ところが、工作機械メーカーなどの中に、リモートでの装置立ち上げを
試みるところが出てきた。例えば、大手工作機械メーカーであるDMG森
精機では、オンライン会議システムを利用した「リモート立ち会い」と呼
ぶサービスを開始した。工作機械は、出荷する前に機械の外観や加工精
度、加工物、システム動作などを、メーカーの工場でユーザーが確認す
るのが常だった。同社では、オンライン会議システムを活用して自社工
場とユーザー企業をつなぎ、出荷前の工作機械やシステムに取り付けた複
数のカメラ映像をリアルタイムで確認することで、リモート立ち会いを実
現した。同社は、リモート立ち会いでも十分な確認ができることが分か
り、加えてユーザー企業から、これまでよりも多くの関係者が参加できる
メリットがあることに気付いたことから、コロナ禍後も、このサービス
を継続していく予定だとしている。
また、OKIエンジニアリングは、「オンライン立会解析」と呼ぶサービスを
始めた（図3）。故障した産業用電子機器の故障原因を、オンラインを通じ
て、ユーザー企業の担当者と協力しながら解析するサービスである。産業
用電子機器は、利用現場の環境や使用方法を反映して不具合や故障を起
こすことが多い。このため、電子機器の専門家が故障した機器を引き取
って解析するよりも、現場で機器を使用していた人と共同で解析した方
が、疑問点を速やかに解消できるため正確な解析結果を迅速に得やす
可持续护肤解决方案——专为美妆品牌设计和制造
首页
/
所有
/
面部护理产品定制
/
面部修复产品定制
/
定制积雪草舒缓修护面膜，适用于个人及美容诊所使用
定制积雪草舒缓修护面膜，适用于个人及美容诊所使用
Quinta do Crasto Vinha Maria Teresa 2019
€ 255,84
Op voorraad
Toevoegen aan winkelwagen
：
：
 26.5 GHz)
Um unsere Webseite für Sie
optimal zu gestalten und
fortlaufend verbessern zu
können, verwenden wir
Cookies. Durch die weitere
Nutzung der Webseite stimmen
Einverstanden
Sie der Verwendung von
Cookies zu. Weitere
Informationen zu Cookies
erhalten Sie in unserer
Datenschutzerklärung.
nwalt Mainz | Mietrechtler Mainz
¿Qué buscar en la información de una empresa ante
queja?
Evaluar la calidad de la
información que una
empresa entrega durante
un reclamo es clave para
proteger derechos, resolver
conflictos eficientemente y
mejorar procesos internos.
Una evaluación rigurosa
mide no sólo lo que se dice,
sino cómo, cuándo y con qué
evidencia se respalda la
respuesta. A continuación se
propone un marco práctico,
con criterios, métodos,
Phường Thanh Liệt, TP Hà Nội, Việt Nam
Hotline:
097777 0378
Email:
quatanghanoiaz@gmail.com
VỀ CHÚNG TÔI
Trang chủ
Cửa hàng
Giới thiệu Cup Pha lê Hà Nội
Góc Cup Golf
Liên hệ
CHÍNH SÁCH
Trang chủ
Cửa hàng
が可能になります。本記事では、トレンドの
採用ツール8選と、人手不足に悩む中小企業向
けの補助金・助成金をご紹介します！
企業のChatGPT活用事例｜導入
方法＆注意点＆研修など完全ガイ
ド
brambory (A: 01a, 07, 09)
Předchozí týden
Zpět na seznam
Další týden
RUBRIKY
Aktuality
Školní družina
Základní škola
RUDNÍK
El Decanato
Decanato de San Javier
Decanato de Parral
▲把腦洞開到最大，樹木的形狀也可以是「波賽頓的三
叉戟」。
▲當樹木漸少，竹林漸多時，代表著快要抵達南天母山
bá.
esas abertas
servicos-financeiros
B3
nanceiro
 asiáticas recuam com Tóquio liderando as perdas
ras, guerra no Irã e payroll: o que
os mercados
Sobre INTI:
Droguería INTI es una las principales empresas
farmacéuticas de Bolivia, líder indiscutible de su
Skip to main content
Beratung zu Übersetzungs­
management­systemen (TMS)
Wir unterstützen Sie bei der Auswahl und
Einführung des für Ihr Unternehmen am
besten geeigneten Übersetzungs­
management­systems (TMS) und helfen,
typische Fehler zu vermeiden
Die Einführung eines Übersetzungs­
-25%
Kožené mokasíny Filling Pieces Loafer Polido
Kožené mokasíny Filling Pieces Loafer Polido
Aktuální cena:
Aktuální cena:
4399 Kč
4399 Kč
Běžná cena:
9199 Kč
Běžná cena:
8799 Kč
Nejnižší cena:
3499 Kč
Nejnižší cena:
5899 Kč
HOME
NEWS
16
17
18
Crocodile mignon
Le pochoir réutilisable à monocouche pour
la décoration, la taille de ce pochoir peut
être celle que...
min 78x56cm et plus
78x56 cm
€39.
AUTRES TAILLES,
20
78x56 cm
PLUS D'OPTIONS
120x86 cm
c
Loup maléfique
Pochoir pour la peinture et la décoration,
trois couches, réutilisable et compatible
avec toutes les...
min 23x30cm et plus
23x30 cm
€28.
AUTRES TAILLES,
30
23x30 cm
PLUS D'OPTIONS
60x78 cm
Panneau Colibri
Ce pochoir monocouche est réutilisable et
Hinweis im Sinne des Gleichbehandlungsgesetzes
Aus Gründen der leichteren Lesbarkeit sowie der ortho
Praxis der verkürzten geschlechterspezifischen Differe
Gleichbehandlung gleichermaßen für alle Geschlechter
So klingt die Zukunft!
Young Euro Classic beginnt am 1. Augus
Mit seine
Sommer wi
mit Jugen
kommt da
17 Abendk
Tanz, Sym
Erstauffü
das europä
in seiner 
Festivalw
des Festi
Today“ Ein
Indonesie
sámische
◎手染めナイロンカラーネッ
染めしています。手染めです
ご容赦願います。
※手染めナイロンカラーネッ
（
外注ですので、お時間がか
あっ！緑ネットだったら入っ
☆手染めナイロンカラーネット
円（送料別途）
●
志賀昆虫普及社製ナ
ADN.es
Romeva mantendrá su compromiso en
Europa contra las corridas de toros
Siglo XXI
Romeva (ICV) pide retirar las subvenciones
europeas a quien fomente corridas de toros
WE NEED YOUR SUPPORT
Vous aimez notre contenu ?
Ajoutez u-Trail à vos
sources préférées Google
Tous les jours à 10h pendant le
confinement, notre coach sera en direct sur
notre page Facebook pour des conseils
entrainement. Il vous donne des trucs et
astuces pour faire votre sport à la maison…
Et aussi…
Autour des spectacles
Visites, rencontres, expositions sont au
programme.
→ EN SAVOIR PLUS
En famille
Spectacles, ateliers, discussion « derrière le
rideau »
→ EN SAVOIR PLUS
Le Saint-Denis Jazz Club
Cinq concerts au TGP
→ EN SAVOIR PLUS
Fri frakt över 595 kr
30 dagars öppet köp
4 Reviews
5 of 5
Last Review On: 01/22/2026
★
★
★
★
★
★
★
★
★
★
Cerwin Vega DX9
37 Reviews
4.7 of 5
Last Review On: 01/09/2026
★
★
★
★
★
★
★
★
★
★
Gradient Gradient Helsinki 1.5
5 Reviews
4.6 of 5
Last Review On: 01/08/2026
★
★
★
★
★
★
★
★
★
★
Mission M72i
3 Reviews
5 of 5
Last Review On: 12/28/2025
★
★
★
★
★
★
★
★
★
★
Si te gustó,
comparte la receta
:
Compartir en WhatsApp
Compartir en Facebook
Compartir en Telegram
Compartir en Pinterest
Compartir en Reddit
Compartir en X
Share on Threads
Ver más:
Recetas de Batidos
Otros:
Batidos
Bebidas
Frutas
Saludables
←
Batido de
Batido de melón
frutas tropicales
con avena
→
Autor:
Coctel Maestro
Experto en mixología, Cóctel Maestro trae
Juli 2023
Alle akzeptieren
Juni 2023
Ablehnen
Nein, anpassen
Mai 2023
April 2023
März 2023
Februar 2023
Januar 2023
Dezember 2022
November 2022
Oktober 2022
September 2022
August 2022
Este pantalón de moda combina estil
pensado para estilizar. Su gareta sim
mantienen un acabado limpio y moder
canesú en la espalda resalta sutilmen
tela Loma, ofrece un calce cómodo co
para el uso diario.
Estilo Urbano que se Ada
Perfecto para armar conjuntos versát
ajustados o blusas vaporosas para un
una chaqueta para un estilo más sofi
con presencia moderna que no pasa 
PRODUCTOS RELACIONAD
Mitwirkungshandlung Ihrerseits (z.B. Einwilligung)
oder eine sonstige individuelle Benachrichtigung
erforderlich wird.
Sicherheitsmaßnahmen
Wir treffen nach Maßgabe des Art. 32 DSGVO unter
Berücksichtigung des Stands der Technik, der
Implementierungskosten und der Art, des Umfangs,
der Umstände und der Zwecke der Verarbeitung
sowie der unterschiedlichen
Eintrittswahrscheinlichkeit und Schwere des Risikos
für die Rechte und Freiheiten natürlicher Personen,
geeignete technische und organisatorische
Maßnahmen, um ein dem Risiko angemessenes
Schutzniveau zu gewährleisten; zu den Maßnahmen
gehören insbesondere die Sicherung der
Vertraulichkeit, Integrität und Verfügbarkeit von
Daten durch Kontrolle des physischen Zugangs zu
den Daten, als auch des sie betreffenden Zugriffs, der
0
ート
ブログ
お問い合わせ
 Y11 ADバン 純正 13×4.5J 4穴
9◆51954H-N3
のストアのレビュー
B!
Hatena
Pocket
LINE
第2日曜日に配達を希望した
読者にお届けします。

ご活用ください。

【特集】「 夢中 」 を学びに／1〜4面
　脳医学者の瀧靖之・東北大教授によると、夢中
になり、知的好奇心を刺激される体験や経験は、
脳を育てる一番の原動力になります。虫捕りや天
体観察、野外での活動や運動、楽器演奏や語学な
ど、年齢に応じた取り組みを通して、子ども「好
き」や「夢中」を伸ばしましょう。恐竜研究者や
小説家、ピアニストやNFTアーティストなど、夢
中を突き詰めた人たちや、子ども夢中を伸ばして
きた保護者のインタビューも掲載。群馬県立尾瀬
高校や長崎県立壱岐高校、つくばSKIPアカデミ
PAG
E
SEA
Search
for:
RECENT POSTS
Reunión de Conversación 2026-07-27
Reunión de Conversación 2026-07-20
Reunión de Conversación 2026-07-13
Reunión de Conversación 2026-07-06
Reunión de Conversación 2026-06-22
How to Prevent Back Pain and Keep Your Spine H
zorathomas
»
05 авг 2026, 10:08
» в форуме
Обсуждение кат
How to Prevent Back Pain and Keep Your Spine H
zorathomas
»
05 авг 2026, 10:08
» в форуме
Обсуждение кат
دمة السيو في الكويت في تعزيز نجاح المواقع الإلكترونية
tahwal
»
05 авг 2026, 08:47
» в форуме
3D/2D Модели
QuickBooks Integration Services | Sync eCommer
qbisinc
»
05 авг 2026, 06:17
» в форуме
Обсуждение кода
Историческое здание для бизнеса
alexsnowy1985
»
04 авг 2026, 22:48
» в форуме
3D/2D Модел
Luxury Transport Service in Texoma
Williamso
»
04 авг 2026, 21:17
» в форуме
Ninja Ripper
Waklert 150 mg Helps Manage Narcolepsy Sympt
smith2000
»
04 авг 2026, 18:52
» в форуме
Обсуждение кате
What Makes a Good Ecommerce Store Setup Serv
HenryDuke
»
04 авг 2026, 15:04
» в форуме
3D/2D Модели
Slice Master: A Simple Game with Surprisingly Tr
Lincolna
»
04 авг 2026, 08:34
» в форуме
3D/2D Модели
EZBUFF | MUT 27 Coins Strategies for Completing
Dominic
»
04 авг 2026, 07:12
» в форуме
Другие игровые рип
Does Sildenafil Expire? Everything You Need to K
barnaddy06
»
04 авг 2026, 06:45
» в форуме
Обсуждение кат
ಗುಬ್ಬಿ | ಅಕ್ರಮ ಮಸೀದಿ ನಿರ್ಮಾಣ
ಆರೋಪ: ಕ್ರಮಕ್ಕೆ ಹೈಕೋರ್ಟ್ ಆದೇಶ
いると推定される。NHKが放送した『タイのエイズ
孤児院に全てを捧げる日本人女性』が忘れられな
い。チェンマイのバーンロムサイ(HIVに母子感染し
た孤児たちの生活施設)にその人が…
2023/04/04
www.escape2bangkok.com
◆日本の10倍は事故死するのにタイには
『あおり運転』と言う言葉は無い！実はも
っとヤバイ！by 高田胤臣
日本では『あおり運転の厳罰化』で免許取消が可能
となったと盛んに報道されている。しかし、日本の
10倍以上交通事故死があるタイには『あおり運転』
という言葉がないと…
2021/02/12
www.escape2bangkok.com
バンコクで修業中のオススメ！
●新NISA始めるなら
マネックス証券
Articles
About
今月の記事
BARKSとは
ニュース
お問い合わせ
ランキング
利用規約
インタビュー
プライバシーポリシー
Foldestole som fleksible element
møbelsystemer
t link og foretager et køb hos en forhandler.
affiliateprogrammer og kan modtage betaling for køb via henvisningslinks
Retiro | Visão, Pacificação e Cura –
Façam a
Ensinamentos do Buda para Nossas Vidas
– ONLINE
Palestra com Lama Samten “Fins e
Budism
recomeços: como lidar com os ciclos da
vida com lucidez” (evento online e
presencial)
=====
What this task involves:
Wherever the line holding "04 авг 2026, 06:45" falls in the entries above, copy exactly from it through the line holding "っとヤバイ！by 高田胤臣", inclusive, and add nothing.

Worked solution:
04 авг 2026, 06:45
» в форуме
Обсуждение кат
ಗುಬ್ಬಿ | ಅಕ್ರಮ ಮಸೀದಿ ನಿರ್ಮಾಣ
ಆರೋಪ: ಕ್ರಮಕ್ಕೆ ಹೈಕೋರ್ಟ್ ಆದೇಶ
いると推定される。NHKが放送した『タイのエイズ
孤児院に全てを捧げる日本人女性』が忘れられな
い。チェンマイのバーンロムサイ(HIVに母子感染し
た孤児たちの生活施設)にその人が…
2023/04/04
www.escape2bangkok.com
◆日本の10倍は事故死するのにタイには
『あおり運転』と言う言葉は無い！実はも
っとヤバイ！by 高田胤臣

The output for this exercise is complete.